**Exercise directions:**
Lines from the beginning of the entries up to and including the one with "crystals ranging from" must be duplicated word for word; leave out all others.

Record excerpts Start Marker

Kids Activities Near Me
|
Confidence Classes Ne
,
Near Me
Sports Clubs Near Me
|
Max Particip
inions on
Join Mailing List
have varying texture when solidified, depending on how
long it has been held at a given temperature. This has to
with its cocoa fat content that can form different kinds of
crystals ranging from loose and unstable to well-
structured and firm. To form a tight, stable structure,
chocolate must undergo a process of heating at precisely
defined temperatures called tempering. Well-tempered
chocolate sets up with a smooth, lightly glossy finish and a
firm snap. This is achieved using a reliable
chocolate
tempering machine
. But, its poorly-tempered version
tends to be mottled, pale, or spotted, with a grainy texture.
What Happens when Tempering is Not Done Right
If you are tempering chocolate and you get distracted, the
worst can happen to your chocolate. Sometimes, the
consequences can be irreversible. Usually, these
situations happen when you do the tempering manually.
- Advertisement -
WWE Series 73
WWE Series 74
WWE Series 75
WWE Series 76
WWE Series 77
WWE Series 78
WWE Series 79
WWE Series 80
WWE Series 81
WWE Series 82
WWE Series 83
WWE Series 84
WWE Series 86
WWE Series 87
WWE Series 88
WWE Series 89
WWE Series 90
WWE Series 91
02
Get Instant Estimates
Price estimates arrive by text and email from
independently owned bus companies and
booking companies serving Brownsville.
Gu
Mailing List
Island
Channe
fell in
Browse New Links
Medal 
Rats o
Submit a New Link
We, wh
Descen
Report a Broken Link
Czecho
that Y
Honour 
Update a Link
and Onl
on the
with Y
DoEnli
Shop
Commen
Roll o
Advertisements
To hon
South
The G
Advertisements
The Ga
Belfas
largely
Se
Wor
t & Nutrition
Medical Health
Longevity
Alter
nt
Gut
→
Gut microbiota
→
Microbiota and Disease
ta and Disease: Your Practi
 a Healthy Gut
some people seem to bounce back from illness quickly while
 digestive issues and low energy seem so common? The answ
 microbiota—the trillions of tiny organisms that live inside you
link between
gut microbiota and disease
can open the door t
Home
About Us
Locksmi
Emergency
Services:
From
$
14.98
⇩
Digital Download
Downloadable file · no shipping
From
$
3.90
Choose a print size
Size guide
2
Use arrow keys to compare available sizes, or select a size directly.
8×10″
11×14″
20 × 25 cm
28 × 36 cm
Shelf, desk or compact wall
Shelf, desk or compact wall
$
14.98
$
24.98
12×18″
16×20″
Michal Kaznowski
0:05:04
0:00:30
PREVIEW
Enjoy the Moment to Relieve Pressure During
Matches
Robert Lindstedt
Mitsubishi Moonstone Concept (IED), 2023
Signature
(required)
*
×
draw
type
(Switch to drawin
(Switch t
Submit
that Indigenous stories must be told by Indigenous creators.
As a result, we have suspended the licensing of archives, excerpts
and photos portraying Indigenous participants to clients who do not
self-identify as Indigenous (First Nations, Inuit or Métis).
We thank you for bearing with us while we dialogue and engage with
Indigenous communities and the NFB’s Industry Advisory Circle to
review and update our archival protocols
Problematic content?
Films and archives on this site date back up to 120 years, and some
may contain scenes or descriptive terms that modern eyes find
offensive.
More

Record excerpts End Marker

**Task result:**
Kids Activities Near Me
|
Confidence Classes Ne
,
Near Me
Sports Clubs Near Me
|
Max Particip
inions on
Join Mailing List
have varying texture when solidified, depending on how
long it has been held at a given temperature. This has to
with its cocoa fat content that can form different kinds of
crystals ranging from loose and unstable to well-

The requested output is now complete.